### Action item
Scan the entries below, and for each line that includes the word "Gruppen", make a copy.

[Transcribed page contents]
>>>>>

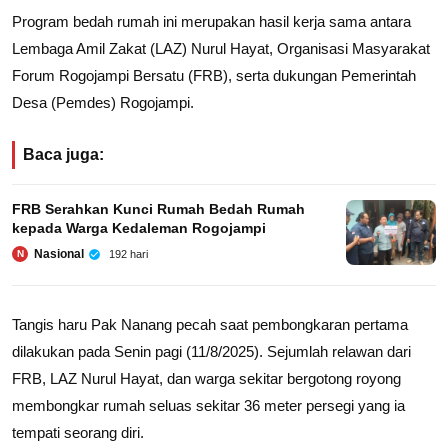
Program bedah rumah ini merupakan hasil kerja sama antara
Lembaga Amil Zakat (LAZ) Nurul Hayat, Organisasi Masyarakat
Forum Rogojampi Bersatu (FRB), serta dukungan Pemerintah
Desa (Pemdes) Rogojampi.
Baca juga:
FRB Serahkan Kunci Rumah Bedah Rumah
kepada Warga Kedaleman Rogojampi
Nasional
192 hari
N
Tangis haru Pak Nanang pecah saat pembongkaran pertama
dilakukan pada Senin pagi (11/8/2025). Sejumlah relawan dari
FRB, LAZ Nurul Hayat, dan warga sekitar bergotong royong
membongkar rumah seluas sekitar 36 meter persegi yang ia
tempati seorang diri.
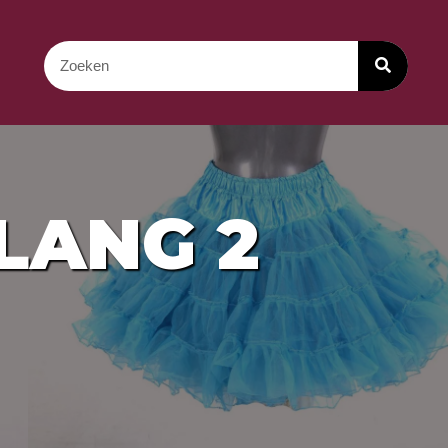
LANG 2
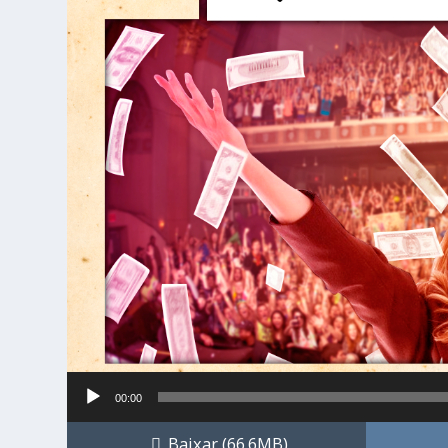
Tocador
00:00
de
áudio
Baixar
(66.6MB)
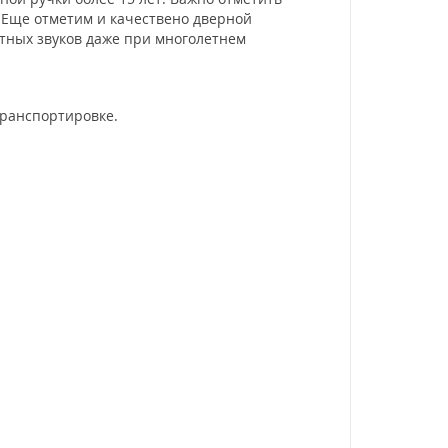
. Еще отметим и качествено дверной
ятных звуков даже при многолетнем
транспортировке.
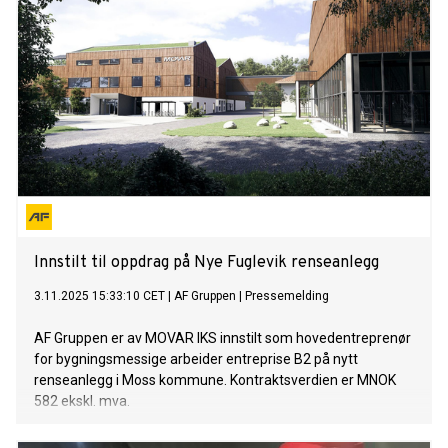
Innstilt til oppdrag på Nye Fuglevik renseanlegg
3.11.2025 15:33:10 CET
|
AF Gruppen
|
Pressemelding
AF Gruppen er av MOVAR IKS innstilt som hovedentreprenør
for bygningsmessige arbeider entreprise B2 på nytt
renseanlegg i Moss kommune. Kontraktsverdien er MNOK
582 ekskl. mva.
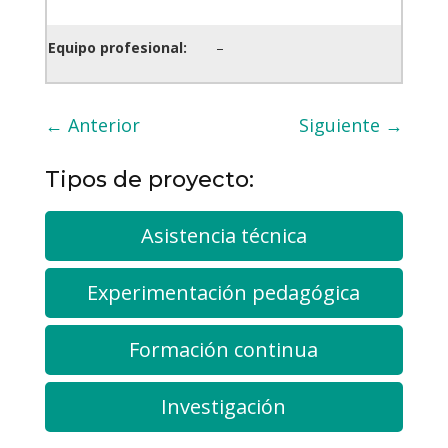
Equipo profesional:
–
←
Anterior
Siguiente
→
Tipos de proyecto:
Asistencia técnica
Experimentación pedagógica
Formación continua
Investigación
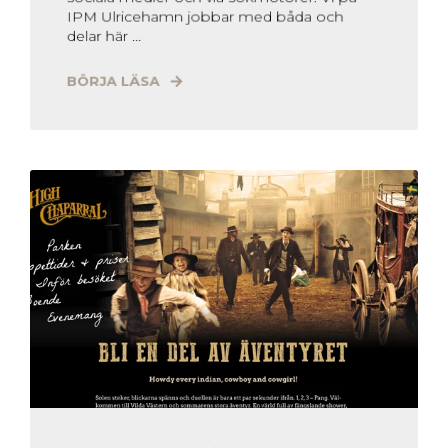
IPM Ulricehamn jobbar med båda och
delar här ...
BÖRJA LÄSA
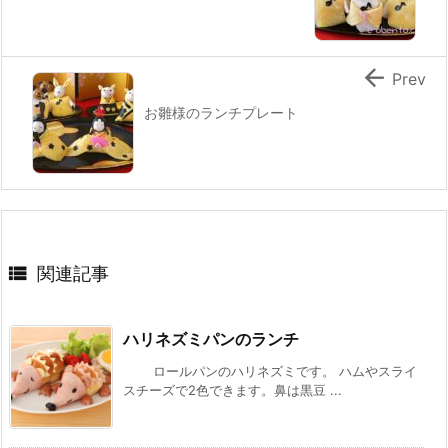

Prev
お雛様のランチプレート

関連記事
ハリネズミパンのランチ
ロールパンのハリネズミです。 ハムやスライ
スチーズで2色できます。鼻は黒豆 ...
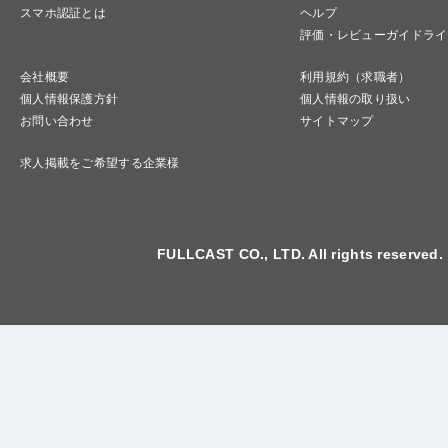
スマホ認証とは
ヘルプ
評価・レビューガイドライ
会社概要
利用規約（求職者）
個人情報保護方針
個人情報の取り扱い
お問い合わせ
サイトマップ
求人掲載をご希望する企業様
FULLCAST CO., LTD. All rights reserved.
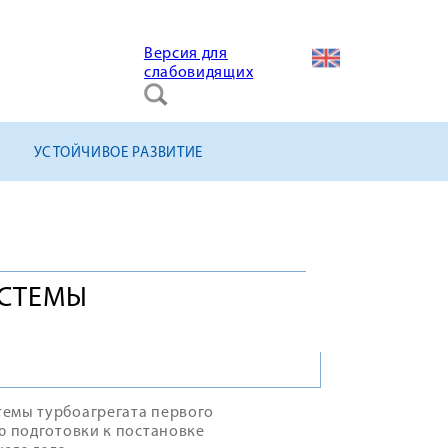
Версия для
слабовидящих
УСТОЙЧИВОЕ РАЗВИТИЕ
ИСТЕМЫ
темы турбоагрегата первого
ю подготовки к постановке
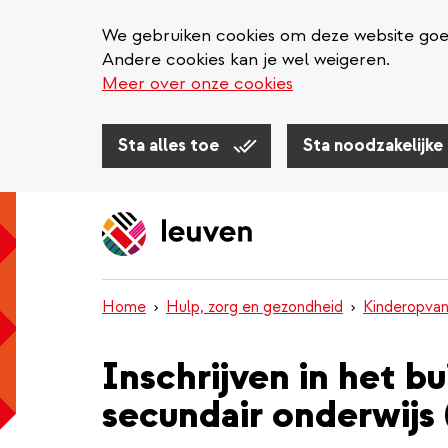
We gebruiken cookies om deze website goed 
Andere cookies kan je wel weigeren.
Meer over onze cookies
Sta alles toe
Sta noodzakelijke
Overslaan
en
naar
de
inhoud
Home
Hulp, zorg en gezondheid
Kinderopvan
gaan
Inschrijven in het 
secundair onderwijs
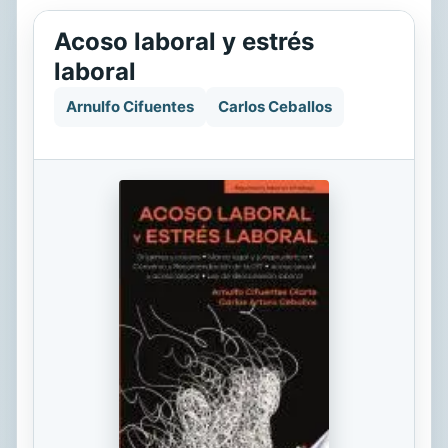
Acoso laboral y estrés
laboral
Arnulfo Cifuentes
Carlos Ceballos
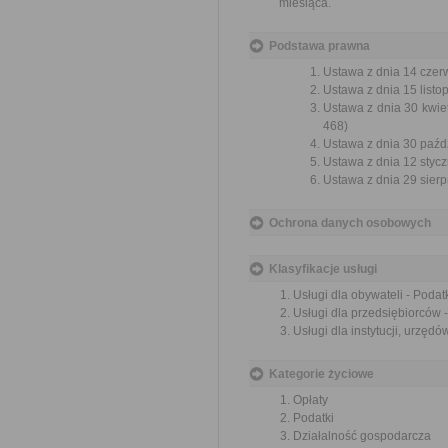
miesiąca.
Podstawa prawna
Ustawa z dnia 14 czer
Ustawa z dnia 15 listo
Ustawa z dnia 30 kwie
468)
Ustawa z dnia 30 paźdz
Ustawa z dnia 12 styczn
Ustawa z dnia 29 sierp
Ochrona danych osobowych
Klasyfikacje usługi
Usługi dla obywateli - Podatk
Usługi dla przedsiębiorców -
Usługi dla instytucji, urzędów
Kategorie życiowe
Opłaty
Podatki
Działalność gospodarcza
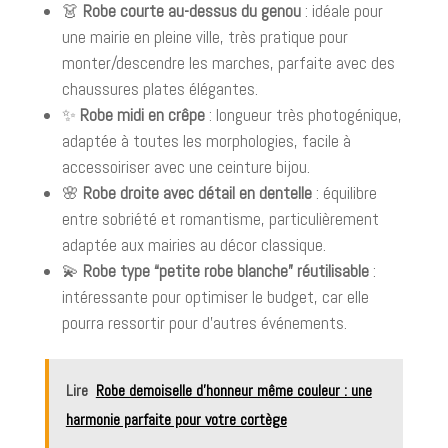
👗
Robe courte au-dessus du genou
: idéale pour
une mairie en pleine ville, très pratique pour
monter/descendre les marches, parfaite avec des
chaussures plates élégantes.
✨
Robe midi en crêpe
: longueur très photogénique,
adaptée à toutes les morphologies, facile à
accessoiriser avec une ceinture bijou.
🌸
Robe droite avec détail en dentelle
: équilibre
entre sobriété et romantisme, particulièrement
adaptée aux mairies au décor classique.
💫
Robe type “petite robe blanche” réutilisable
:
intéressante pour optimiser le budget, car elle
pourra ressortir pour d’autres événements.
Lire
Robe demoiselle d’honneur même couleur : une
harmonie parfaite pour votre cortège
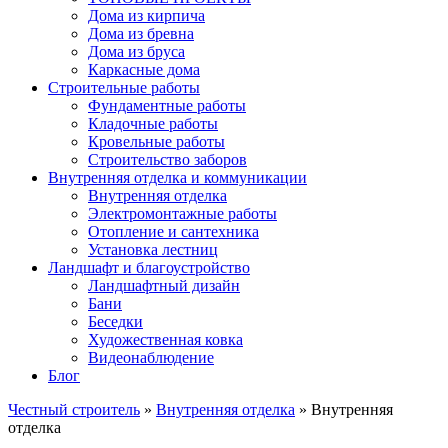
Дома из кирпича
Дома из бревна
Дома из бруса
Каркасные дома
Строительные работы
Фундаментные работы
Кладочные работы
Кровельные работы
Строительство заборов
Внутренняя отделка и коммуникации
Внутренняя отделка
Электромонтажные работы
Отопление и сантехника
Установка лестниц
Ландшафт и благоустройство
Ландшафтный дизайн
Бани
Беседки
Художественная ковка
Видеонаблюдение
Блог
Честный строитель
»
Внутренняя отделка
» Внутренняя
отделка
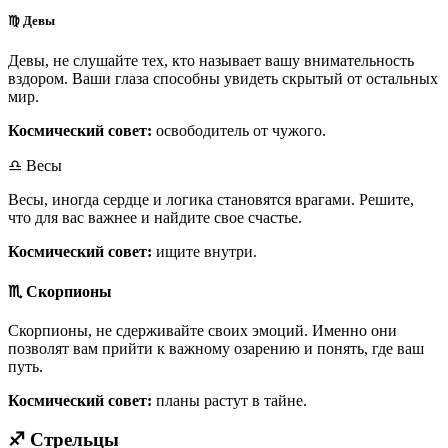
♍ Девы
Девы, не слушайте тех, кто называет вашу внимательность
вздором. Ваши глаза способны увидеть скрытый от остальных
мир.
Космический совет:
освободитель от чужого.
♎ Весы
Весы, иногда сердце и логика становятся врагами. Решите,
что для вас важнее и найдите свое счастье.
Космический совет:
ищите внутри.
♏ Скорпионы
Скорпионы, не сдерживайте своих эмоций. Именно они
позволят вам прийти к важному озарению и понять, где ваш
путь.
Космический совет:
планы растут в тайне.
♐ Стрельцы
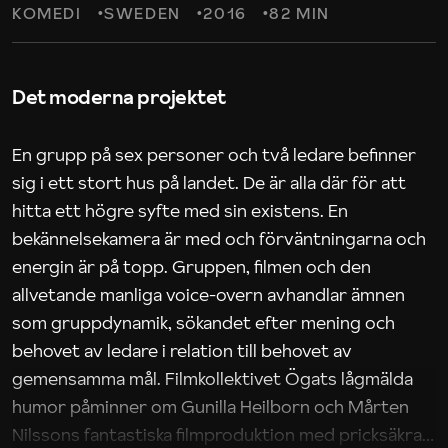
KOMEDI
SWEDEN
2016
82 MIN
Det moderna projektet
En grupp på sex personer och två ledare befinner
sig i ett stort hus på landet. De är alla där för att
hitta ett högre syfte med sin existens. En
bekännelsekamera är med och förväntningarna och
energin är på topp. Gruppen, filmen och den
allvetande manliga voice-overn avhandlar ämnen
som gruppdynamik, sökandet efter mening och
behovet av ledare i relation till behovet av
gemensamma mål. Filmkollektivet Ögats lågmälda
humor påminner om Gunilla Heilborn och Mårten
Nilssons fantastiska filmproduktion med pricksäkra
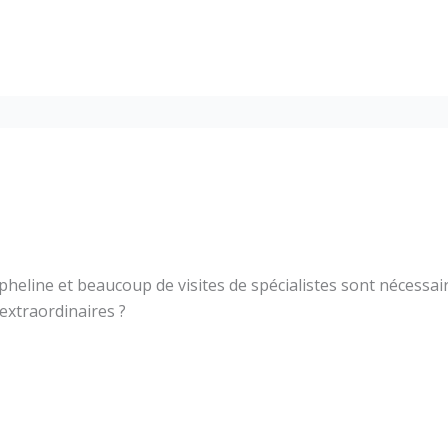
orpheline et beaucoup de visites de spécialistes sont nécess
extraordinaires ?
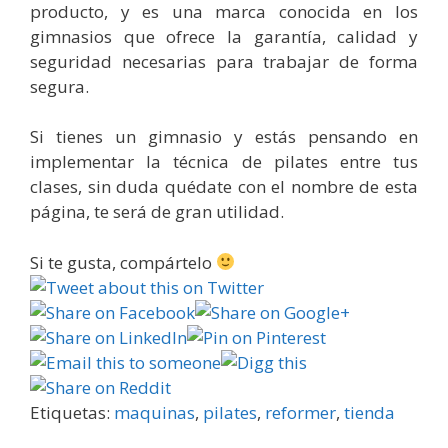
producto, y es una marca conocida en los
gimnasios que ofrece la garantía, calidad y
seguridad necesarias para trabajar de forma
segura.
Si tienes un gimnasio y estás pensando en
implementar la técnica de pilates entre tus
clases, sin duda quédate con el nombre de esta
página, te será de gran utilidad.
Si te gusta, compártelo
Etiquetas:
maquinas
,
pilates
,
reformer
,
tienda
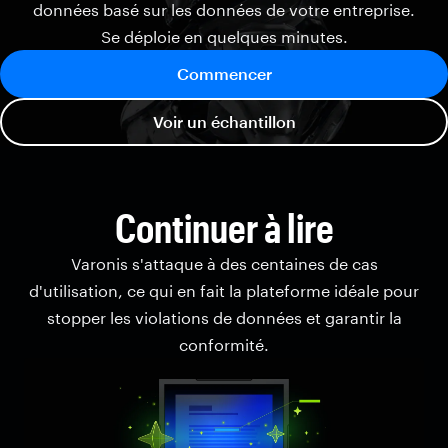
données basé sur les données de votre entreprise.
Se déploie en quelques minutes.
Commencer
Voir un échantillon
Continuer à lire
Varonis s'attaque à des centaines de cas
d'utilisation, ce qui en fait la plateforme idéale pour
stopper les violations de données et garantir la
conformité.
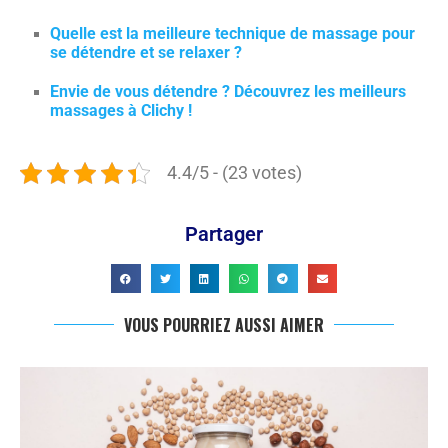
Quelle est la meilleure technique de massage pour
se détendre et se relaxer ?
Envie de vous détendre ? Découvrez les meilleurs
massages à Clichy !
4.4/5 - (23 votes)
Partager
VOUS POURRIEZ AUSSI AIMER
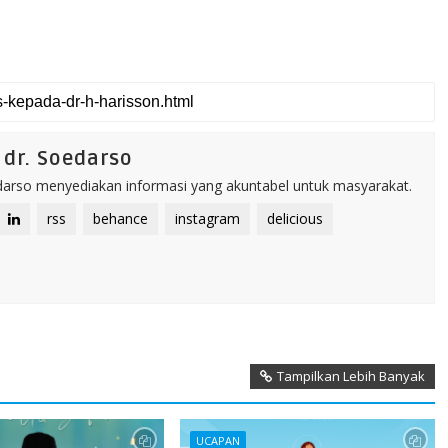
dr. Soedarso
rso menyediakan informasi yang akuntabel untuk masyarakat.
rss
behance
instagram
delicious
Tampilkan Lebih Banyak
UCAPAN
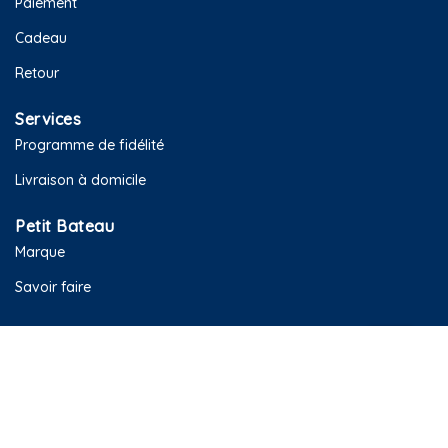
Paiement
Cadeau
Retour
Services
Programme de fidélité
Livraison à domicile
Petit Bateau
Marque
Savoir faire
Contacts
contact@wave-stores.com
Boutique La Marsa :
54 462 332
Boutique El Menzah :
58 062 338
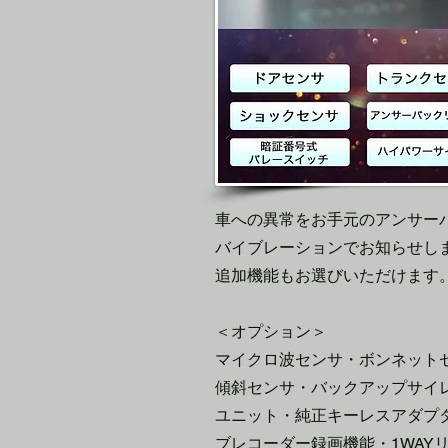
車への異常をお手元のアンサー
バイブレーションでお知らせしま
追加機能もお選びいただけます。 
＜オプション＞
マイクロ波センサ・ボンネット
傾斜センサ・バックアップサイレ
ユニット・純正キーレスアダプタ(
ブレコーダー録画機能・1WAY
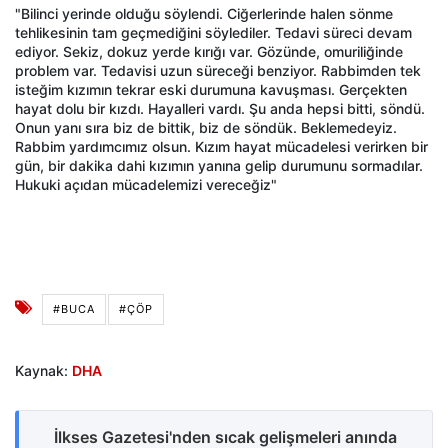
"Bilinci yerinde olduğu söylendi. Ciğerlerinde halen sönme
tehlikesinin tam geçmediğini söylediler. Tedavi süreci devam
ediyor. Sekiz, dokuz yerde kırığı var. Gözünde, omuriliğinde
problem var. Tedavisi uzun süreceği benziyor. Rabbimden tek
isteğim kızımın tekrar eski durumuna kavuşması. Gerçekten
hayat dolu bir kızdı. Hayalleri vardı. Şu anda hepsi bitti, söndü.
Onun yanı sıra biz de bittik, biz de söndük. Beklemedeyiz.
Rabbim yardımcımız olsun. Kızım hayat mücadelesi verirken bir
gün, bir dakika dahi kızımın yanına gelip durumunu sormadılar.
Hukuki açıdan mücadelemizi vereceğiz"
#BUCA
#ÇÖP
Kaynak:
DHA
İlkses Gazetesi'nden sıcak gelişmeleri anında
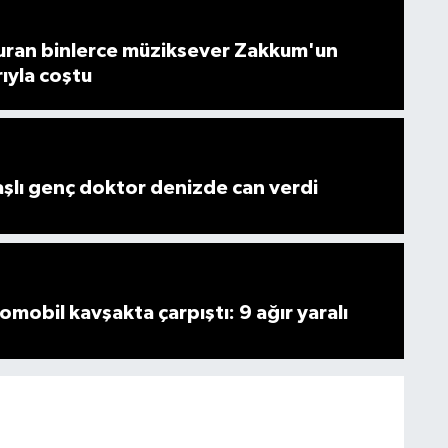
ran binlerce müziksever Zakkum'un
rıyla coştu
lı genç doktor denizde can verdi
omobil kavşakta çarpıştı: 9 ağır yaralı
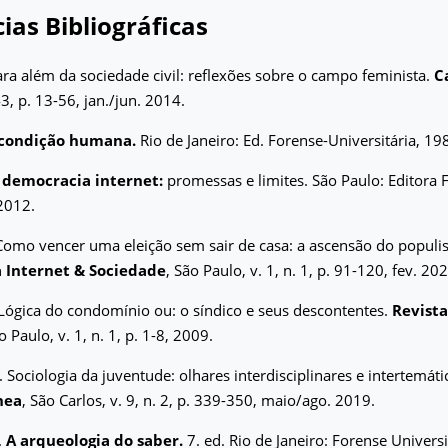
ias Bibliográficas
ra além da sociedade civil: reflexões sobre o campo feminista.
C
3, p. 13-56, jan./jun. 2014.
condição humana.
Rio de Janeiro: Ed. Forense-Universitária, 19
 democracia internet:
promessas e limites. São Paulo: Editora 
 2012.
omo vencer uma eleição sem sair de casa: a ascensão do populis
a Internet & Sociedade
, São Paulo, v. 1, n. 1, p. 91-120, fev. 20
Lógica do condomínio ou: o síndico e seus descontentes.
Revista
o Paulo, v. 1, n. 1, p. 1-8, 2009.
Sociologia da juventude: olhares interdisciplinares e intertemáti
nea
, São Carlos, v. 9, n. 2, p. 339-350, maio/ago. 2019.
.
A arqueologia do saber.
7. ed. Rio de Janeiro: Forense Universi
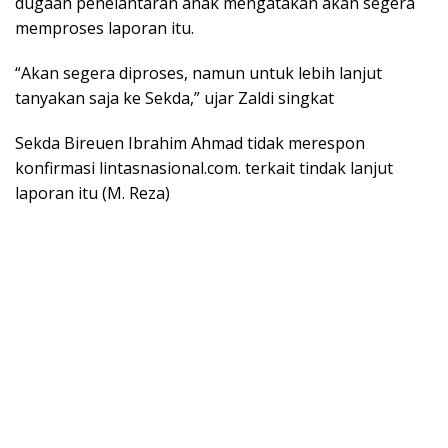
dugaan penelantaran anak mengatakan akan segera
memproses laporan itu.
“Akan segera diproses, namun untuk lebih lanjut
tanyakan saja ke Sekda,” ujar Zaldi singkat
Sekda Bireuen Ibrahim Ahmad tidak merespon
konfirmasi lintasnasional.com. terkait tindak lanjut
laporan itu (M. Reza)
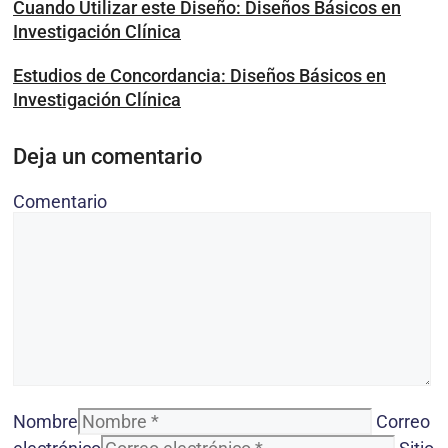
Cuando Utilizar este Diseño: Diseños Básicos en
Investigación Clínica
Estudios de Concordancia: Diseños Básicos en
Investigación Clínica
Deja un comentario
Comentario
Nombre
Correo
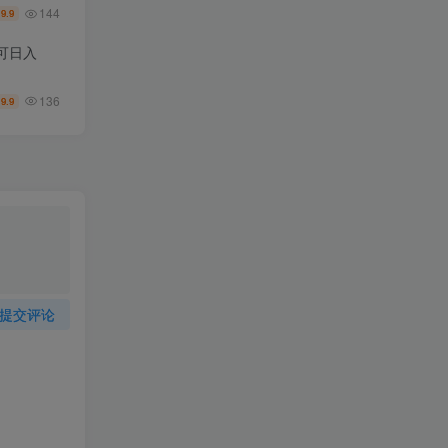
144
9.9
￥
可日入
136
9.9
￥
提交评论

<<<<<

### Written response
AF Gruppen
AF Gruppen er av MOVAR IKS innstilt som hovedentreprenør
energin är på topp. Gruppen, filmen och den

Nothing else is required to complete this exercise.